Records contained in a dataset
▬▬▬▬▬▬

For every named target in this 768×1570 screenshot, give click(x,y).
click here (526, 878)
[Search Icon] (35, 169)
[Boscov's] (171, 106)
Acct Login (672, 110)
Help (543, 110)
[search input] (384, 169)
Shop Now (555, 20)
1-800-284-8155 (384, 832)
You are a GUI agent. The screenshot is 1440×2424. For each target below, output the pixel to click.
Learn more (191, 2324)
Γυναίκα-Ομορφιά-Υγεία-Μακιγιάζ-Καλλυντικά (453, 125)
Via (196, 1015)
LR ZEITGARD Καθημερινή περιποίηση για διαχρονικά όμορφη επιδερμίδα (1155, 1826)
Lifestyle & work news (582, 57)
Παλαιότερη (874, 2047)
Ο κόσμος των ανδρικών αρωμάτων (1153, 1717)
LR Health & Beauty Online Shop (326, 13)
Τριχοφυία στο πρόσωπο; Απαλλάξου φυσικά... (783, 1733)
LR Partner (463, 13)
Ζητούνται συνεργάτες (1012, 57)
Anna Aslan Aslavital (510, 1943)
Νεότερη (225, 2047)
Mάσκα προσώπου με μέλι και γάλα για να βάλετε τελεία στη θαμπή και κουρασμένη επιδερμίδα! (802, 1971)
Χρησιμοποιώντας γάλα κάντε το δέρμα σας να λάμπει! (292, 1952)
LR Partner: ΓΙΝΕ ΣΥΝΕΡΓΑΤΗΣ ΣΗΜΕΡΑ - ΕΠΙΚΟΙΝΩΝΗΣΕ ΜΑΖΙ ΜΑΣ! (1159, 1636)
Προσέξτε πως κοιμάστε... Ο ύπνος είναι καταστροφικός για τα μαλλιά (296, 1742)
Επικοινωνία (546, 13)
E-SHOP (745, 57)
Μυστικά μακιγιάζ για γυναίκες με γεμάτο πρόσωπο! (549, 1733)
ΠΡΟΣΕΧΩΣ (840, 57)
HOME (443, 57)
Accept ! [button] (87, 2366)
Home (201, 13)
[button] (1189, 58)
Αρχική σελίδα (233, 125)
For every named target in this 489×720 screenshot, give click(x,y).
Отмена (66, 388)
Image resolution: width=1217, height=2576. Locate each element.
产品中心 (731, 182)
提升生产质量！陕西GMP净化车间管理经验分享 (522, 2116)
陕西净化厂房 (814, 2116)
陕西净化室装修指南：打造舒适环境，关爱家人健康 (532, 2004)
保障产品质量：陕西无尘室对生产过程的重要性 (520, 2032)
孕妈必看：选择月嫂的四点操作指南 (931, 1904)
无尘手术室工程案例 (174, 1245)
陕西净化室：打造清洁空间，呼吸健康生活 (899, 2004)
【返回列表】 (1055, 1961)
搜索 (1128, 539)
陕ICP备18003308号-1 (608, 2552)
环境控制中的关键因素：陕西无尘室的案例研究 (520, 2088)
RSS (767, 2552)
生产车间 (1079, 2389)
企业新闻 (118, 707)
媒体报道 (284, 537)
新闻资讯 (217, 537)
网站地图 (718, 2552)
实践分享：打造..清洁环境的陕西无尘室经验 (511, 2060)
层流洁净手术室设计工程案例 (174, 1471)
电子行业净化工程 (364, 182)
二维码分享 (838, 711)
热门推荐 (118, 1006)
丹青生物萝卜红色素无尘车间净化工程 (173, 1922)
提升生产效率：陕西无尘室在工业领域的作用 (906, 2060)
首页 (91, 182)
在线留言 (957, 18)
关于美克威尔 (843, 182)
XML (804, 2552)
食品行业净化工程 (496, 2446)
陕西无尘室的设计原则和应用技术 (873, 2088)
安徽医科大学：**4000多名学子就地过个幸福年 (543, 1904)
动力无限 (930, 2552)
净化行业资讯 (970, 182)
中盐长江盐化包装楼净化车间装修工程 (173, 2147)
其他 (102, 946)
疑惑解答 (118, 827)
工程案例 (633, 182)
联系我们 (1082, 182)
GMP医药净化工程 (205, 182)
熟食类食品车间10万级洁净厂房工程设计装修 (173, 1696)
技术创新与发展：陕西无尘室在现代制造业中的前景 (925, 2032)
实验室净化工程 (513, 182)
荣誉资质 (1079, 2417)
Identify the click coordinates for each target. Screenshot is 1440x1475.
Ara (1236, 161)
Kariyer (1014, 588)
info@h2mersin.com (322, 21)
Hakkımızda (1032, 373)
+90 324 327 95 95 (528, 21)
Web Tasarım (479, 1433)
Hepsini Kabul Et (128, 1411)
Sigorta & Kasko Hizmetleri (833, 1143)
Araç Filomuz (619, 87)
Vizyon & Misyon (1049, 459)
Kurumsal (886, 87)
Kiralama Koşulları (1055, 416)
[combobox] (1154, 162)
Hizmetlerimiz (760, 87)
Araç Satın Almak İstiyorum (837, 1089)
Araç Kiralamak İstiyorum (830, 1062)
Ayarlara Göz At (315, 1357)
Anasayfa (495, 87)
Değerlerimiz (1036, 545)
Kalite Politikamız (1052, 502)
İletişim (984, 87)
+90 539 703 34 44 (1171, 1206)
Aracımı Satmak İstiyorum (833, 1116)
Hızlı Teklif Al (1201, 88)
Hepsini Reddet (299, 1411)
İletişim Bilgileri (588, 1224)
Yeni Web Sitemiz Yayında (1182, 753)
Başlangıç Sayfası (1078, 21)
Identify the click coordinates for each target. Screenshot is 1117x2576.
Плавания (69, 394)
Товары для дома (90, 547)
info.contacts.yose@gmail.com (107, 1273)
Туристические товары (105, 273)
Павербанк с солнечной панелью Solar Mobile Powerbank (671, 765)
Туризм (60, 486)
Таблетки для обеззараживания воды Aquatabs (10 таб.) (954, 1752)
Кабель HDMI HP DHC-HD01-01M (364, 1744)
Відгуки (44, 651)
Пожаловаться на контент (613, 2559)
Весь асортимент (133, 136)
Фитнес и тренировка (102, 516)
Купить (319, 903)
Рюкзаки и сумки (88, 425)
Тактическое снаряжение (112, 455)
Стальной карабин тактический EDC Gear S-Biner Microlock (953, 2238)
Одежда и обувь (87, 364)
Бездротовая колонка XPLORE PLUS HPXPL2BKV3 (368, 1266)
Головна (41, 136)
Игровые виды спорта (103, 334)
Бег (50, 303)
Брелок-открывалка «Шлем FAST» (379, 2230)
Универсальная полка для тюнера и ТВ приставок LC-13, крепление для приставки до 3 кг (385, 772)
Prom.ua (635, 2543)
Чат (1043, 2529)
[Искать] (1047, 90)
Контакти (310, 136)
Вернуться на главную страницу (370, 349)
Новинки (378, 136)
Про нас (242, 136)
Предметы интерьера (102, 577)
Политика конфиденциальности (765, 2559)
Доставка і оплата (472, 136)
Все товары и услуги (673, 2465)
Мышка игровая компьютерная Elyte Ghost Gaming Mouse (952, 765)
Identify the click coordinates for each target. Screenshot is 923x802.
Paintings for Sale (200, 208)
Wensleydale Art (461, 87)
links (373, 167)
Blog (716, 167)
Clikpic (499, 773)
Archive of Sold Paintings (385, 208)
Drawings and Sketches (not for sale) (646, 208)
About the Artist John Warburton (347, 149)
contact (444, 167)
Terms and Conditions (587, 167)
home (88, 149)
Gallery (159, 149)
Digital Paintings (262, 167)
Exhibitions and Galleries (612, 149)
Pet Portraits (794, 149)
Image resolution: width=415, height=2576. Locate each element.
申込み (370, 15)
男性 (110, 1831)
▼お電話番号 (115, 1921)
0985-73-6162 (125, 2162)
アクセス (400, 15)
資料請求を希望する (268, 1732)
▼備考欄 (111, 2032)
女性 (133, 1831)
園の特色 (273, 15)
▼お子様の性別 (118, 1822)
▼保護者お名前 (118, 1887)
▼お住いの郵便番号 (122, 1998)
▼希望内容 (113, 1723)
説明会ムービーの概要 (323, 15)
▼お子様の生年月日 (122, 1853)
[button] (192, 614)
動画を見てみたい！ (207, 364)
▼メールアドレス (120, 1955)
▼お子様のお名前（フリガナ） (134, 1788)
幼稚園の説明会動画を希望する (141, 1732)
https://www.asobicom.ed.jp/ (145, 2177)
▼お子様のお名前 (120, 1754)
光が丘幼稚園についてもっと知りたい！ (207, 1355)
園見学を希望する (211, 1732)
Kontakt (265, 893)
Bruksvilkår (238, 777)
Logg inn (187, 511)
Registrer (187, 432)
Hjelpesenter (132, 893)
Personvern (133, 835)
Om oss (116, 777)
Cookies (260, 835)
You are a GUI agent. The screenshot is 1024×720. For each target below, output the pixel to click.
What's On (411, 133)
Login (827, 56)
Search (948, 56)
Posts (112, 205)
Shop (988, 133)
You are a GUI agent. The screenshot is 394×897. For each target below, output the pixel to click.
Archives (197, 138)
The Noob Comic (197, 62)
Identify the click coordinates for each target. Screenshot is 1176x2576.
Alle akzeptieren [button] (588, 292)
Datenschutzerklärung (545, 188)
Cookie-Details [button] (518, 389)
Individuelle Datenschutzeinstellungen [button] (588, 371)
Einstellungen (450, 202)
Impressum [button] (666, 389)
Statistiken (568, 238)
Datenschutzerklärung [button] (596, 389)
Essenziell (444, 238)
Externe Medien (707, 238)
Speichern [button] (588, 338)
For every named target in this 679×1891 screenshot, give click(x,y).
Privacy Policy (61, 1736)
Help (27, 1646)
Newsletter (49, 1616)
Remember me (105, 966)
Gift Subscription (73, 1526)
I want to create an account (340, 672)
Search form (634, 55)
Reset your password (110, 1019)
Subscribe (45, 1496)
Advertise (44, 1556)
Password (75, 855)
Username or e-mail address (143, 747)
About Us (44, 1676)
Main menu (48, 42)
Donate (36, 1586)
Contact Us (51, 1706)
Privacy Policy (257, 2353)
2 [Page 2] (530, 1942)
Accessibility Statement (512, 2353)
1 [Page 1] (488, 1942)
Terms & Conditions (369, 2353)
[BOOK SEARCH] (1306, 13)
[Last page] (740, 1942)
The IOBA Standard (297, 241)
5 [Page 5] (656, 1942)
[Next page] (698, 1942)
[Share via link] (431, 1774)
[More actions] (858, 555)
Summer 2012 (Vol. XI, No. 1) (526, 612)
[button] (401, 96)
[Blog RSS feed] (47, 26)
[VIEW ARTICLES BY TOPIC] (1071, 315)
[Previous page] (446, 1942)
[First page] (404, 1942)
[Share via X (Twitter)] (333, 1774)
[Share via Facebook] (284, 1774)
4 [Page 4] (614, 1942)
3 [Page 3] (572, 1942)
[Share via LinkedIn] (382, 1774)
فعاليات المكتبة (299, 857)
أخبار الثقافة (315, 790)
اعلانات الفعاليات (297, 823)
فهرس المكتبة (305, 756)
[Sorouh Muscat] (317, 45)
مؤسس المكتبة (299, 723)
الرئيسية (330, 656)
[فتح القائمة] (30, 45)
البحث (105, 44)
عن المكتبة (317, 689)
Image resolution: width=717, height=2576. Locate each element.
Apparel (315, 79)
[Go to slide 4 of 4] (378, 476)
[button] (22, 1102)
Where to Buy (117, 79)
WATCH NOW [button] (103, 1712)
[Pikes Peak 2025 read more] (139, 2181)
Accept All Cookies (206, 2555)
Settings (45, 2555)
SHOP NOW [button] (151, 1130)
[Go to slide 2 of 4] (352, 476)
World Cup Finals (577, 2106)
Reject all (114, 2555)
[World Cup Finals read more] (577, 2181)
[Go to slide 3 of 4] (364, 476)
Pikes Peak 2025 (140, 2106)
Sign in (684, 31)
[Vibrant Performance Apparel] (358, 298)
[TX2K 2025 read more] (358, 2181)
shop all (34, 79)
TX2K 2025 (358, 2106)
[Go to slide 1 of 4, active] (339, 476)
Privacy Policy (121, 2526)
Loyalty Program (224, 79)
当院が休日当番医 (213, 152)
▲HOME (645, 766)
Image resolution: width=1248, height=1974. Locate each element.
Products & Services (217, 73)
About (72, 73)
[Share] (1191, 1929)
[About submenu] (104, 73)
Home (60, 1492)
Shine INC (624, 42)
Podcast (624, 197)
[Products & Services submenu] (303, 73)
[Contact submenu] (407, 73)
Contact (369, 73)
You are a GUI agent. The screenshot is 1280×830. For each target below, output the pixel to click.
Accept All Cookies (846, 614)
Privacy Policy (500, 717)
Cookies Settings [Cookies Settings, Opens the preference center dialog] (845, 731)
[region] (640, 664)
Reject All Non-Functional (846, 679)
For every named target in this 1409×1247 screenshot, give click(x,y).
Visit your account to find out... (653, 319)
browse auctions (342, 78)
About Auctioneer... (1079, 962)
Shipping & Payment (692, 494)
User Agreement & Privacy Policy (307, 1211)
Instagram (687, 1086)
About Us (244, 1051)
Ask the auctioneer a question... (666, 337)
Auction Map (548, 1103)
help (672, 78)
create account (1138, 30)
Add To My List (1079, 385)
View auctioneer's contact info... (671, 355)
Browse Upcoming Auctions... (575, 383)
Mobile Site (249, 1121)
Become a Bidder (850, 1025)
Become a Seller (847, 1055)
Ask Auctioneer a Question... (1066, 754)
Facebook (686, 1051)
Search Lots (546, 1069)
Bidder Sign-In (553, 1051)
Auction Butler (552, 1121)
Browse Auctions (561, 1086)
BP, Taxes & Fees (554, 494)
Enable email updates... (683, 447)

▬▬▬▬▬▬

__Task item__
Copy all lines from the data that hold the word "coordinates".

__Result of the exercise__
Identify the click coordinates for each target. Screenshot is 1440x1475.
Identify the click coordinates for each target. Screenshot is 1117x2576.
Identify the click coordinates for each target. Screenshot is 923x802.
Identify the click coordinates for each target. Screenshot is 1176x2576.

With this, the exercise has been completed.